(Stored data entries)
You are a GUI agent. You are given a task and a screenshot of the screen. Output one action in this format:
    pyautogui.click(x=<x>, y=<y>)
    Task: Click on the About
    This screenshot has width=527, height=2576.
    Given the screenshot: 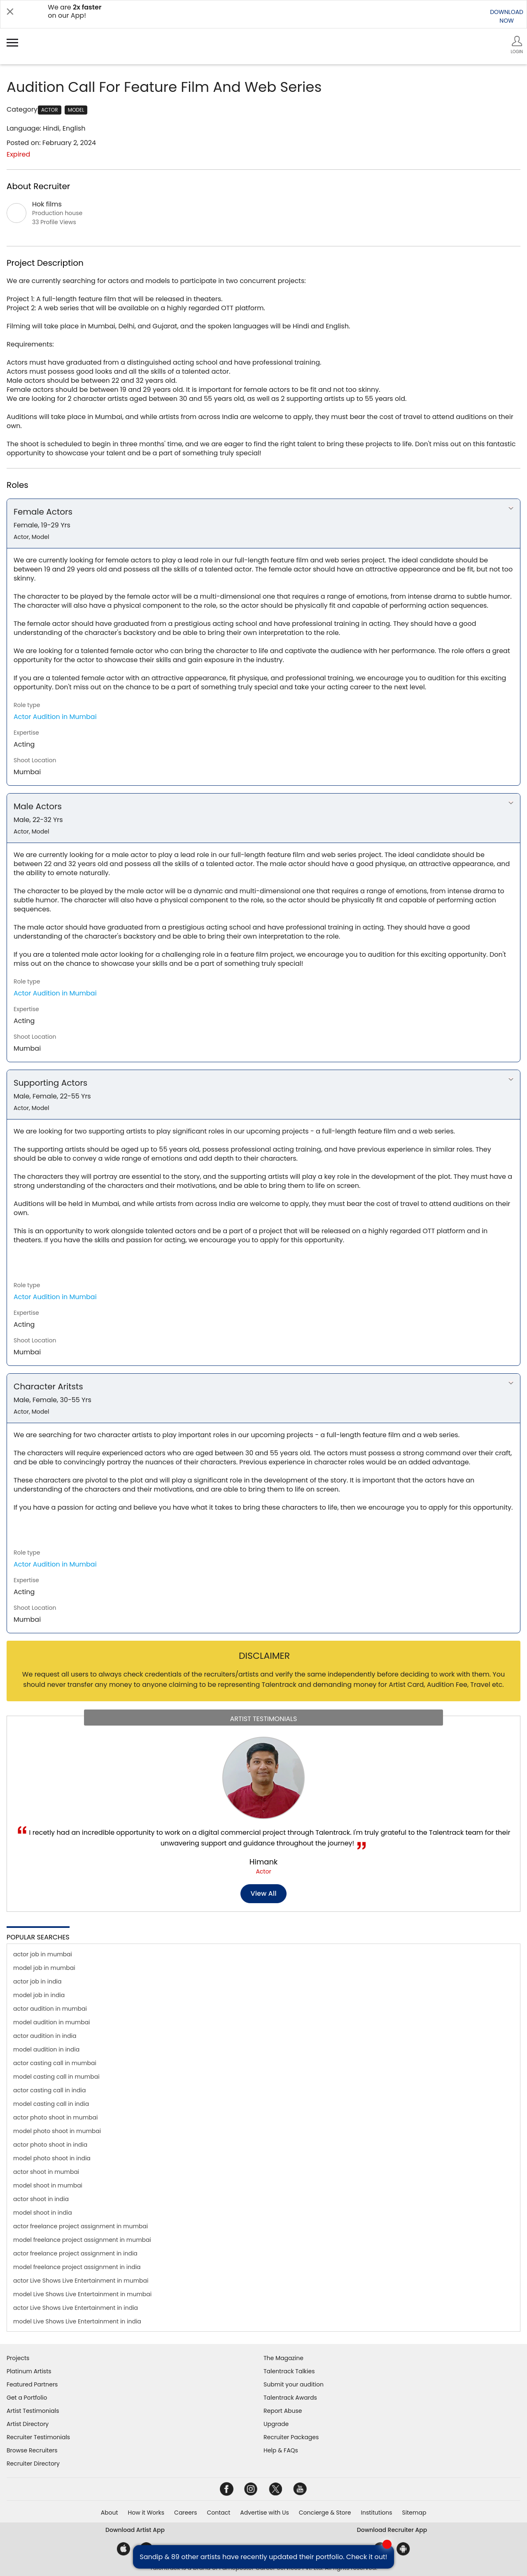 What is the action you would take?
    pyautogui.click(x=109, y=2512)
    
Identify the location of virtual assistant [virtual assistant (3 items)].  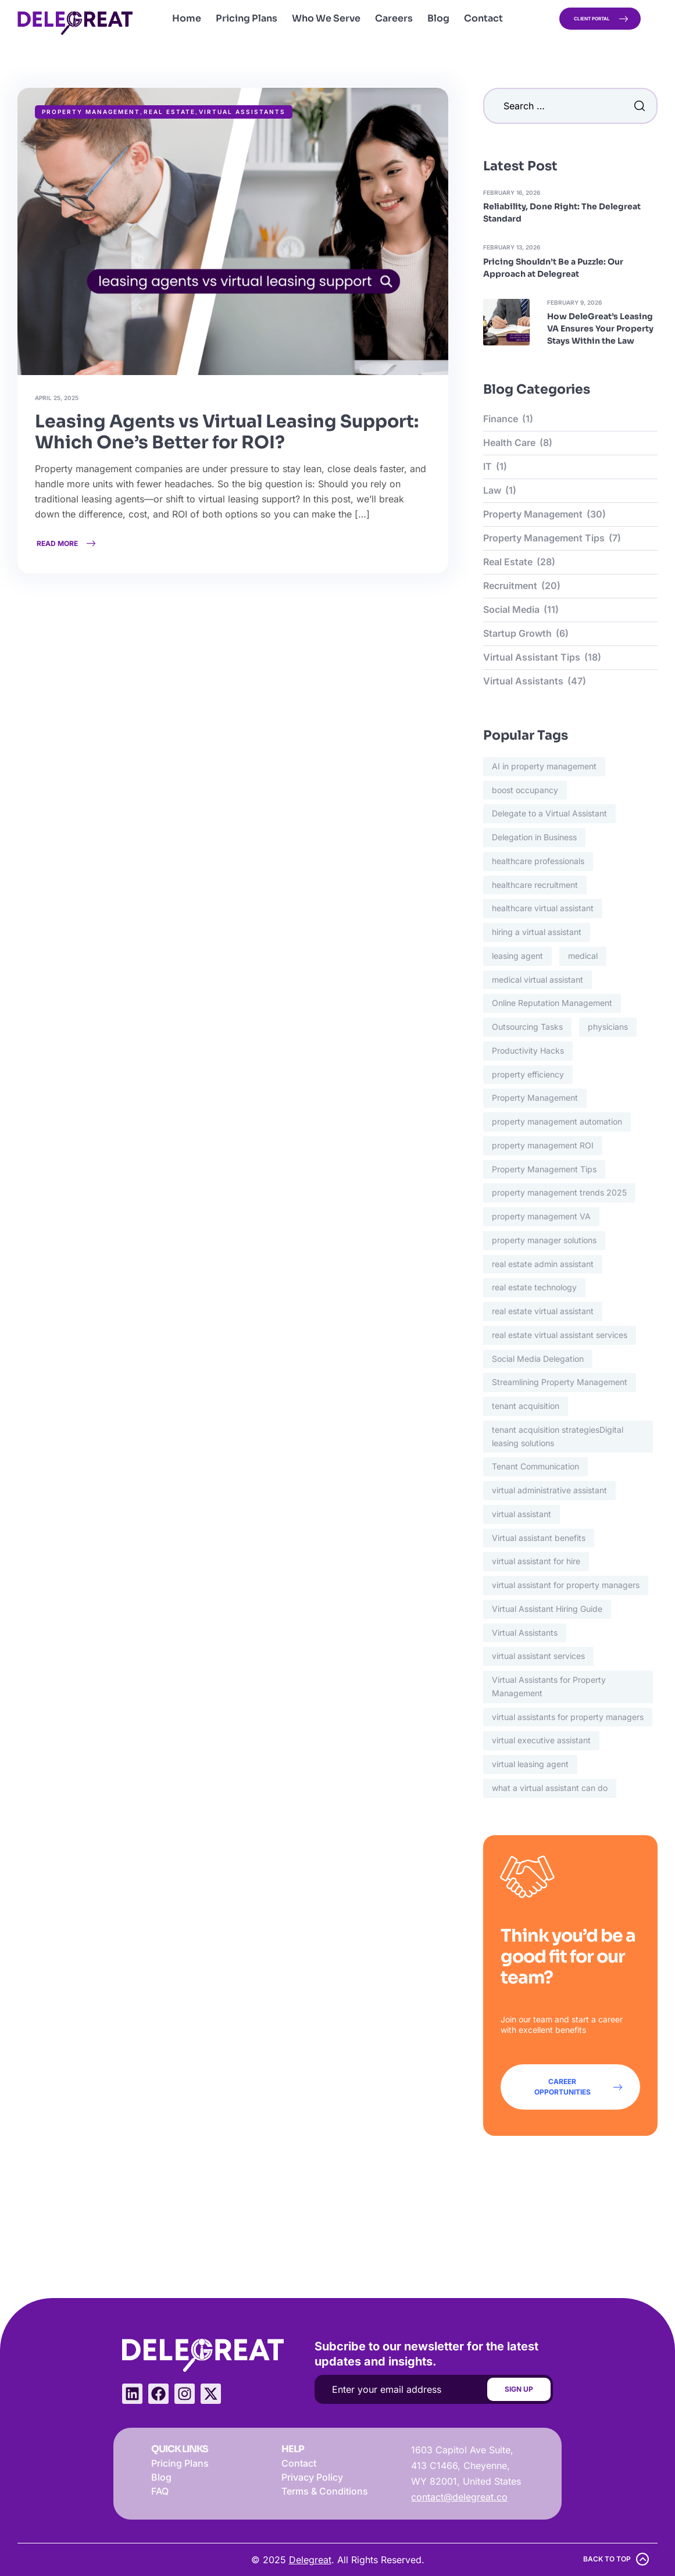
(521, 1514).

_What is being asked_
Leave the pictures out. Extract exactly the lines running from the one with "Identify the location" through the last entry, both ends included.

_Response to the exercise_
Identify the location of virtual assistant [virtual assistant (3 items)].  
(521, 1514).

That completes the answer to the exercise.